Caso Ilva: in base alla Direttiva emissioni industriali, in caso di rischi gravi e significativi per l’ambiente e la salute, l’esercizio dell’installazione dev’essere sospeso

01 Luglio 2024

La CGUE (25 giugno 2024, C-626/22), sull'interpretazione della Direttiva 2010/75/UE nel caso dell'acciaieria Ilva di Taranto, ha chiarito che gli Stati UE devono tenere in conto la valutazione preventiva degli effetti dell'attività dell'impianto sull'ambiente e sulla salute umana nel corso delle procedure di rilascio o di riesame dell'autorizzazione; l'autorità competente deve considerare tutte le sostanze inquinanti oggetto di emissioni riconosciute come nocive; la direttiva osta a una normativa nazionale che ha ripetutamente prorogato il termine concesso al gestore per conformarsi alle misure di protezione dell'ambiente e della salute umana. In presenza di tali rischi, l'art. 8, comma 2, § 2 della direttiva impone la sospensione dell'esercizio dell'impianto.

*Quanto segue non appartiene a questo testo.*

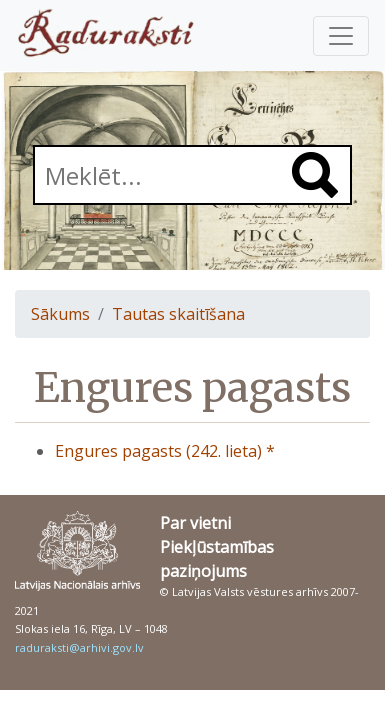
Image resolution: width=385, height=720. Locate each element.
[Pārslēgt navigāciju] (341, 36)
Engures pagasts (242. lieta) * (165, 451)
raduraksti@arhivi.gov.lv (79, 647)
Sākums (60, 314)
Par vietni (195, 523)
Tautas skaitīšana (178, 314)
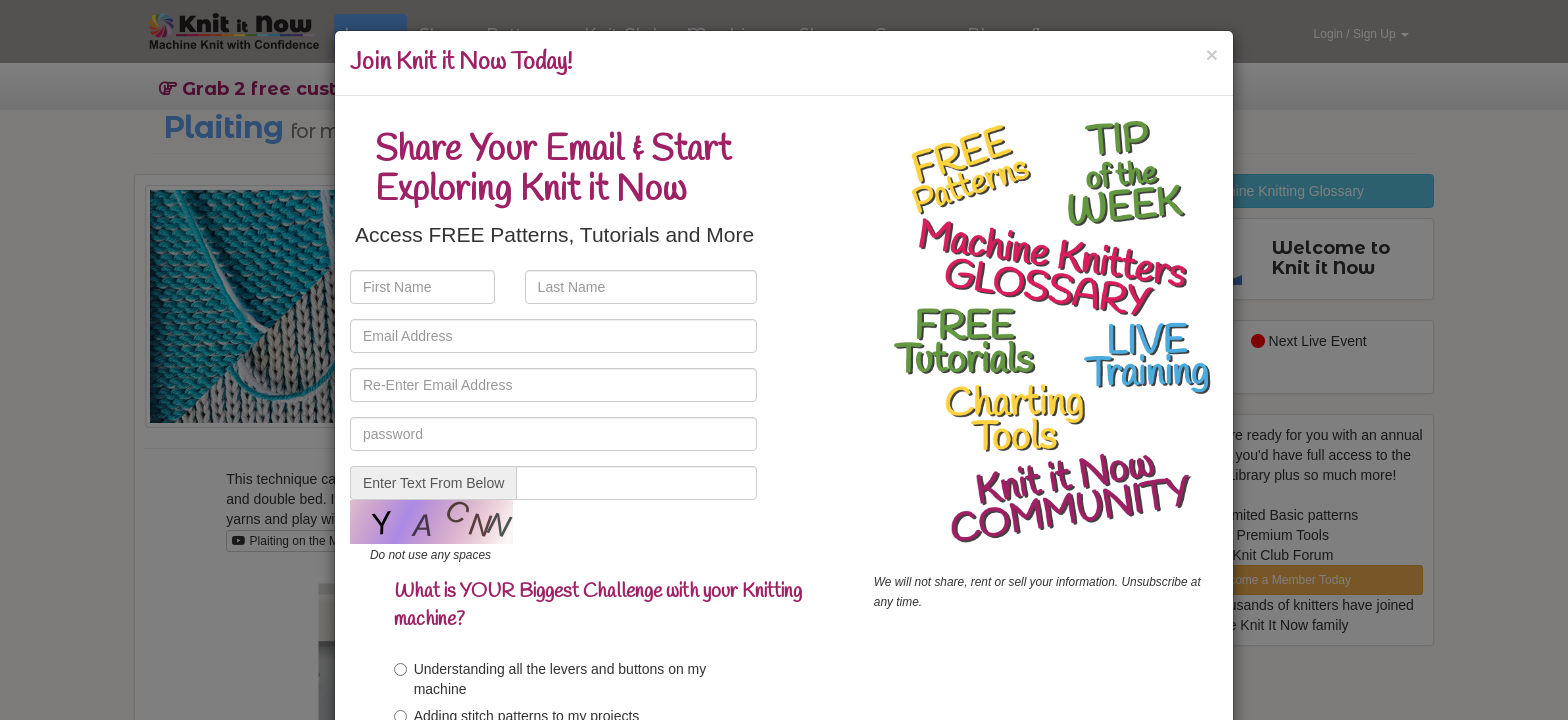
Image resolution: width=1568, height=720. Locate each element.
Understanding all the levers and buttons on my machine (550, 679)
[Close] (1212, 54)
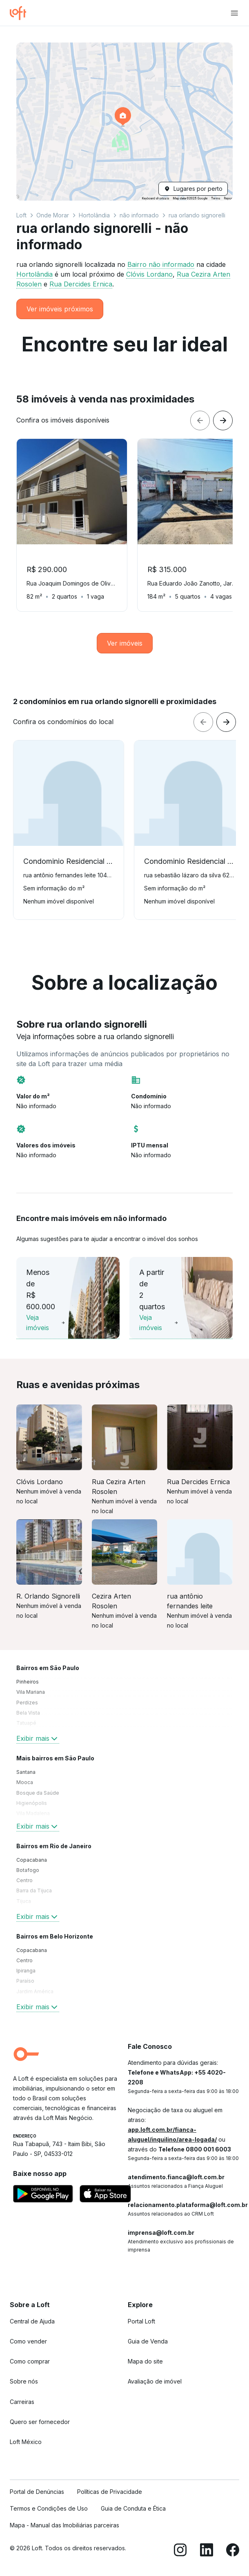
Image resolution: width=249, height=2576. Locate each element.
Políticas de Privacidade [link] (109, 2491)
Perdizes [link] (27, 1702)
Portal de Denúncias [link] (37, 2491)
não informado (139, 215)
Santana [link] (26, 1772)
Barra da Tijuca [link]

In data 25 giugno 2024, la Grande Sezione della Corte di giustizia ha affermato, nella causa C-626/22, che la Direttiva 2010/75/UE del Parlamento europeo e del Consiglio, del 24 novembre 2010, sulle emissioni industriali (prevenzione e riduzione integrate dell'inquinamento), letta alla luce dell'art. 191 TFUE e degli artt. 35 e 37 CDFUE, deve essere interpretata nel senso che:

1) gli Stati membri sono tenuti a prevedere che la valutazione preventiva degli effetti dell'attività dell'impianto interessato sull'ambiente e sulla salute umana debba costituire parte integrante delle procedure di rilascio o di riesame di un'autorizzazione ad operare tale impianto ai sensi di tale direttiva;

2) nel senso che, ai fini del rilascio o del riesame di un'autorizzazione all'esercizio di un impianto ai sensi di tale direttiva, l'autorità competente deve prendere in considerazione, oltre alle sostanze inquinanti prevedibili tenuto conto della natura e del tipo dell'impianto industriale attività interessata, tutte quelle sostanze inquinanti oggetto di emissioni scientificamente riconosciute come nocive che potrebbero essere emesse dall'impianto interessato, comprese quelle generate da tale attività e che non sono state valutate nel corso della procedura di autorizzazione iniziale di tale impianto;

3) osta ad una normativa nazionale secondo la quale il termine concesso al gestore di un impianto per conformarsi alle misure di protezione dell'ambiente e della salute umana previste dall'autorizzazione all'esercizio di tale impianto è stato ripetutamente prorogato, mentre gravi e significativi sono stati individuati rischi per l'integrità dell'ambiente e per la salute umana.

Qualora l'attività dell'impianto interessato presenti siffatti rischi, l'art. 8, comma 2, § 2 di tale direttiva impone, in ogni caso, la sospensione dell'esercizio di tale impianto.